Inspection and Monitoring
LEV systems must be routinely inspected and maintained to ensure their continuing effectiveness.
• Regular Visual Inspections Check:
– The integrity of the system, and for signs of obvious damage and build-up of contaminant inside and outside the ductwork.
– Filters, to ensure they are not blocked (some have a collector can which can be emptied).
– The exhaust outlet is clear. • Planned Preventive Maintenance
May include: – Replacing filters. – Lubricating fan bearings. – Inspecting the fan motor. • Periodic Testing
– Ensure that air velocities through the system remain adequate.
– Can be done by visual inspection of the captive system using a smoke-stick, measuring air velocity at the intake and along the ductwork using an anemometer, and measuring static pressures with manometers and pressure gauges.
LEV provided as a control measure for hazardous substances should be thoroughly examined by a competent person every 14 months.
Dilution Ventilation
This operates by diluting the contaminant concentration in the general atmosphere to an acceptable level, by efficiently changing the air in the workplace over a given period of time, e.g. a number of complete changes every hour.
The air changes might be achieved:
• Passively – by providing low-level and/or high-level opening louvres.
• Actively – using powered fans.
This type of ventilation is intended to be effective in removing gas contaminants (sometimes fumes) and to keep overall concentration of any contaminants below the OEL.
Dilution ventilation is appropriate where: • The OEL of the hazardous substance is high. • The rate of formation of the gas or vapour is slow. • Operators are not in close contact with the
contamination generation point.
If a powered system is used, fans must be sited appropriately.
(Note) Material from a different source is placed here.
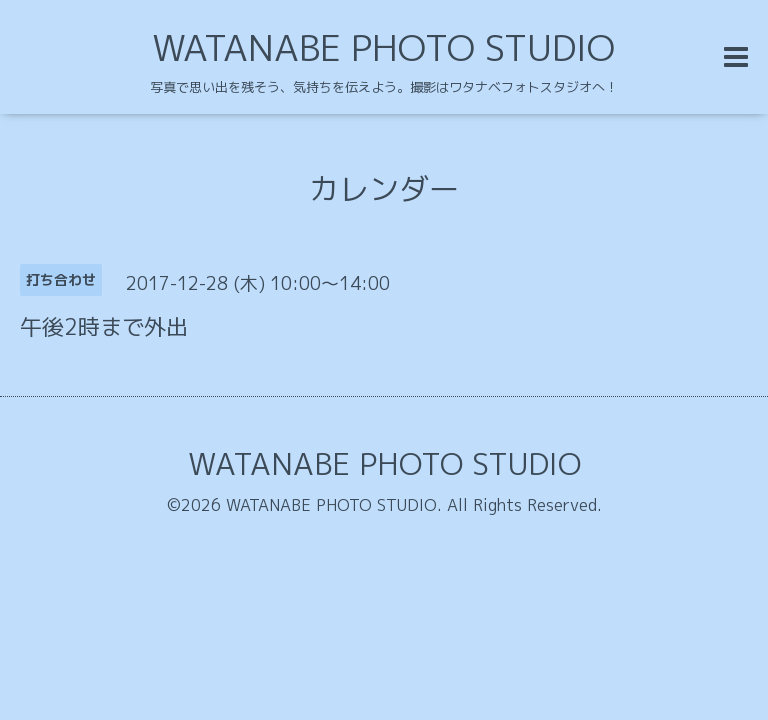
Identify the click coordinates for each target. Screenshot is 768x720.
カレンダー (384, 189)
If the contaminant is:
• Lighter than air, it will naturally rise up inside workrooms and be extracted at high level.
• Heavier than air, it will sink to the floor and low-level extraction will be more suitable.
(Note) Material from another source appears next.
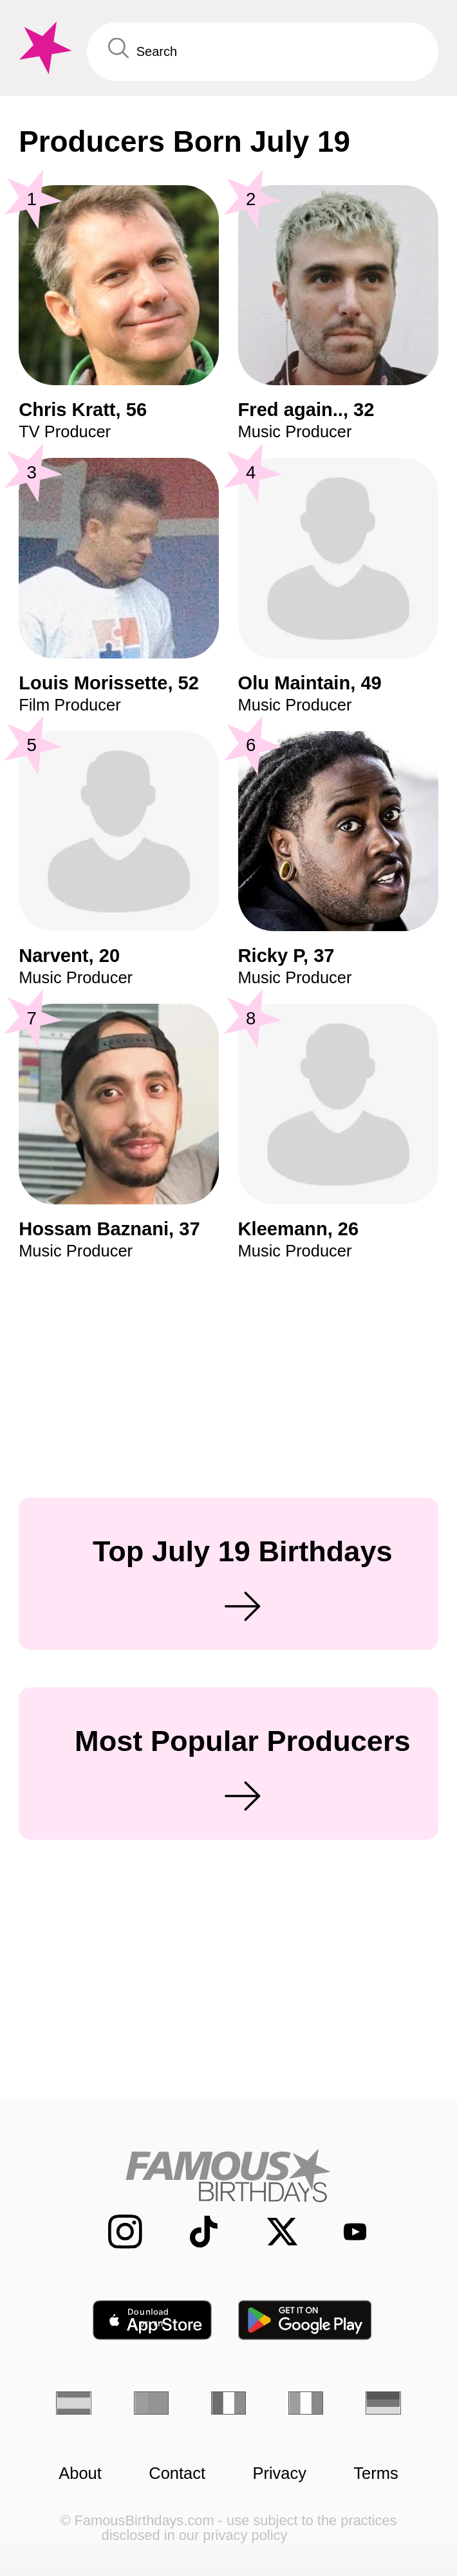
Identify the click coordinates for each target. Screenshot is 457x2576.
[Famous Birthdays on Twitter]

Limitations of dilution ventilation systems:
• Not suitable for the control of substances with high toxicity.
• Do not cope well with sudden releases of large quantities of contaminant.
• Do not work well: – On dust.
– Where the contaminant is released from one point source.
• Dead areas may exist where high concentrations of the contaminant are allowed to accumulate.
Dead areas are those areas in a workplace which remain dormant so the air in them is not changed. This is usually due to the air-flow patterns produced by poor positioning of extraction fans and inlets for make-up air. Dead areas can move from one place to another as a result of changing the positions of fans and make- up air inlets, or by the intrusion of other air through windows and doors. Moving the position of machinery or workbenches can have similar effects.